WebRTC Tutorial: What is WebRTC and How it Works?

WebRTC is an open-source protocol suite that lets browsers and devices stream audio, video, and data to each other in under 500 milliseconds — no plugins, no downloads, no third-party software. Standardized by the W3C and IETF under RFC 8829 in January 2021, it’s the technology behind video consultations, live auctions, multiplayer gaming, and any situation where a second of lag is one second too many.

If you’ve ever wondered exactly how WebRTC pulls off real-time delivery — what ICE candidates are, why DTLS matters, or when you actually need a TURN server — this guide has the answers. It also covers where WebRTC genuinely struggles (scalability and broadcast quality), and how a media server like Ant Media Server solves those problems.

What is WebRTC?

WebRTC — short for Web Real-Time Communication — is a royalty-free, open-source protocol suite that enables peer-to-peer audio, video, and data streaming directly between browsers and devices, without plugins or intermediary software. It was standardized by the W3C and IETF in RFC 8829 (January 2021) and currently runs natively in Chrome, Firefox, Safari, Edge, and Opera.

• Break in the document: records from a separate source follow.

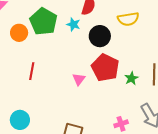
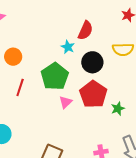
green pentagon: (43, 21) -> (55, 76), moved
orange circle: (19, 33) -> (13, 57), moved

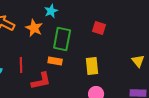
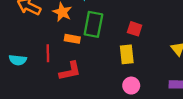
red square: (99, 28) -> (135, 29), moved
orange rectangle: (55, 61) -> (72, 39), moved

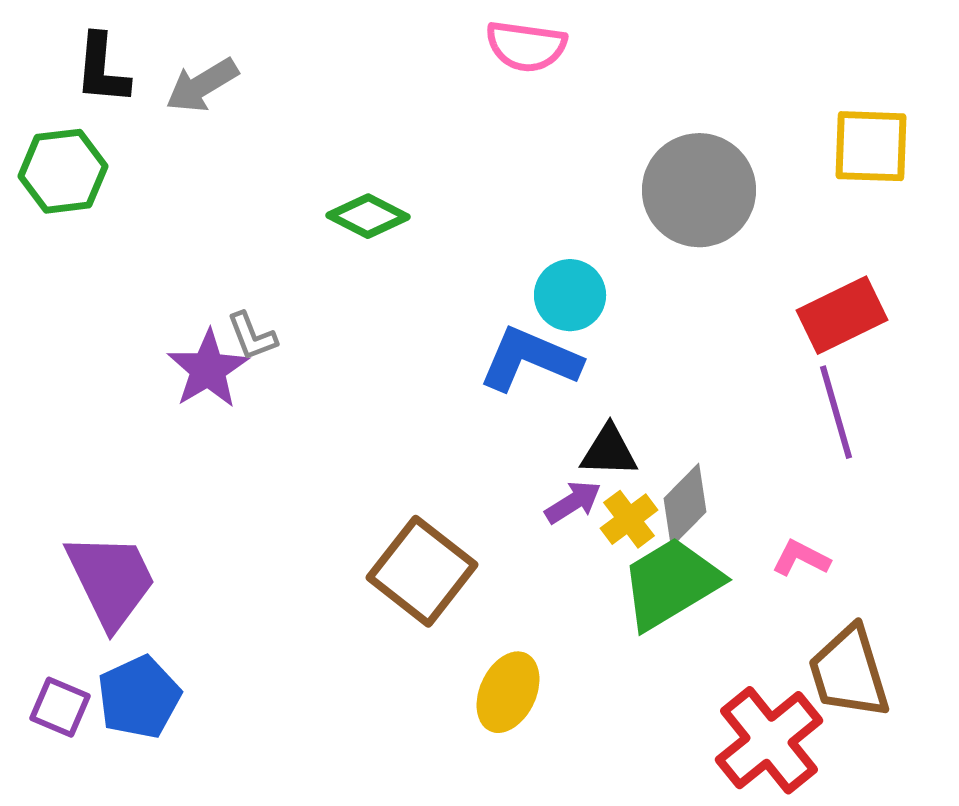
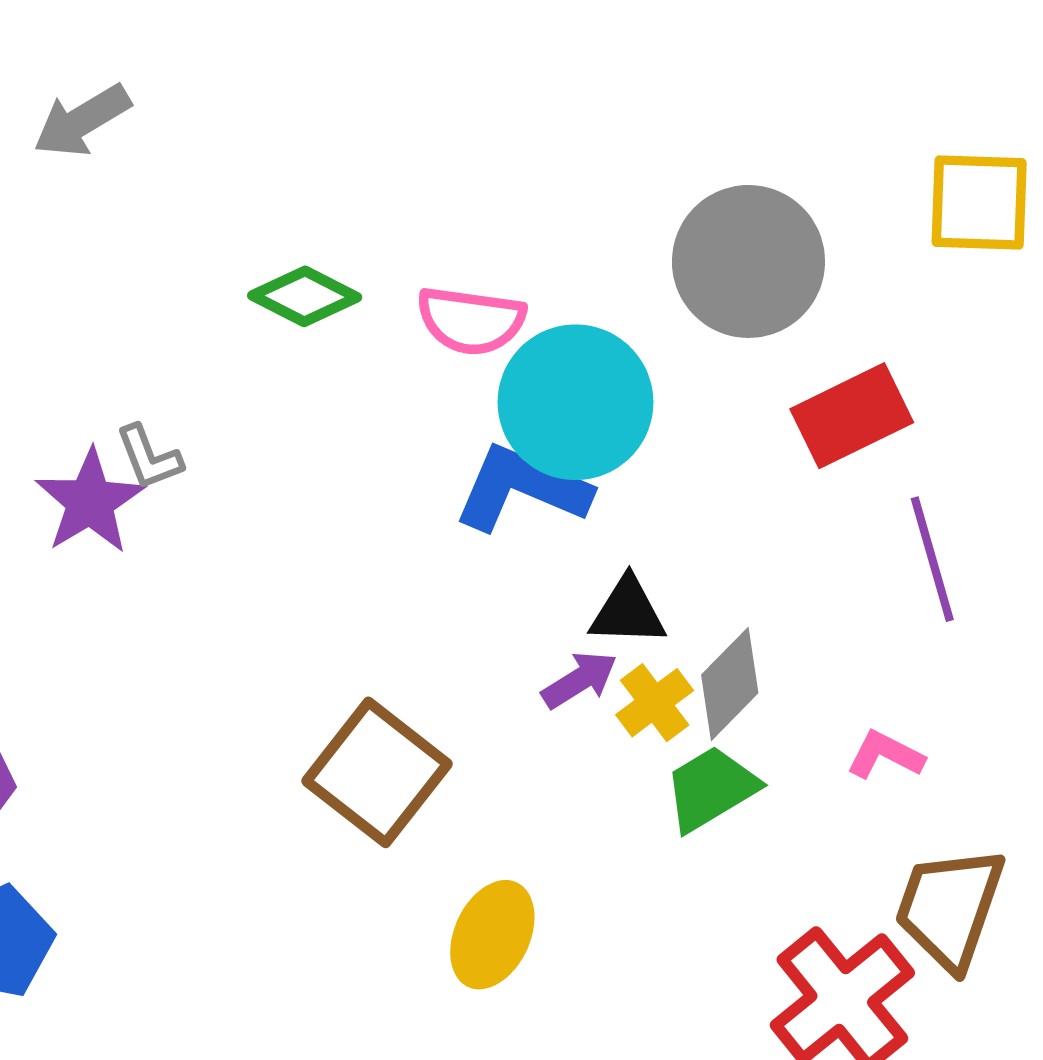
pink semicircle: (526, 46) -> (471, 320), moved
cyan circle: (570, 295) -> (575, 402), size x1.6
red rectangle: (842, 315) -> (852, 416), moved
green trapezoid: (671, 583) -> (711, 789), size x0.7
brown trapezoid: (849, 672) -> (950, 908), turned 36

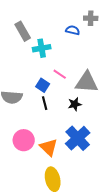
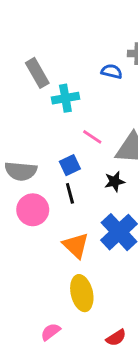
blue square: (43, 85) -> (70, 165), moved, turned 32
black line: (45, 103) -> (70, 193), moved
pink circle: (24, 140) -> (33, 210), moved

In practical terms: when you join a video call from a browser tab without installing anything, that’s WebRTC at work. The protocol embeds three JavaScript APIs directly into the browser runtime — getUserMedia (captures your camera and mic), RTCPeerConnection (manages the connection), and RTCDataChannel (handles text, files, or any binary data alongside video).

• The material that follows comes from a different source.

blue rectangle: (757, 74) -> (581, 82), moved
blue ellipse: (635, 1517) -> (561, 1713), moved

Before WebRTC, real-time communication required Flash, Silverlight, or proprietary plugins — each with licensing costs, security risks, and the dreaded “you need to install this first” friction. Google acquired On2 Technologies (makers of the VP8 video codec) and GIPS (audio processing), open-sourced both, and worked with the W3C and IETF to turn the result into the WebRTC standard. Ericsson built the first implementation in May 2011.

WebRTC Protocol Quick Reference — 2026:

Parameter	Value	Standard
Latency	0.2–0.5 seconds glass-to-glass	RFC 8829 / IETF
Mandatory audio codecs	Opus, iSAC, iLBC	W3C WebRTC 1.0
Standard video codecs	H.264, VP8, VP9	RFC 7742
Ant Media extension	H.265 (not standard WebRTC)	antmedia.io
Encryption	DTLS-SRTP mandatory	RFC 5764
Transport	UDP (TCP fallback)	RFC 8835
Signaling	WebSocket (implementation-defined)	RFC 8829
Browser coverage	Chrome, Firefox, Safari, Edge, Opera	caniuse.com, Q1 2025

The standout figure in that table is the 0.2–0.5 second end-to-end latency. HLS typically delivers 8–30 seconds; RTMP around 3–6 seconds. That gap is structural — WebRTC uses UDP and skips retransmission, while RTMP uses TCP and waits for lost packets to be resent.

WebRTC in 2026: 85% Browser Coverage, Ratified Standard, Active Deployments

WebRTC is more widely deployed in 2026 than at any previous point in its history. According to Google’s Chromium blog, Chrome, Edge, Firefox, and Safari together mean more than 85% of all installed browsers globally support WebRTC as a native client for real-time communication. The W3C WebRTC 1.0 specification reached formal Recommendation status in January 2021 — not a draft, not a proposal, a ratified standard.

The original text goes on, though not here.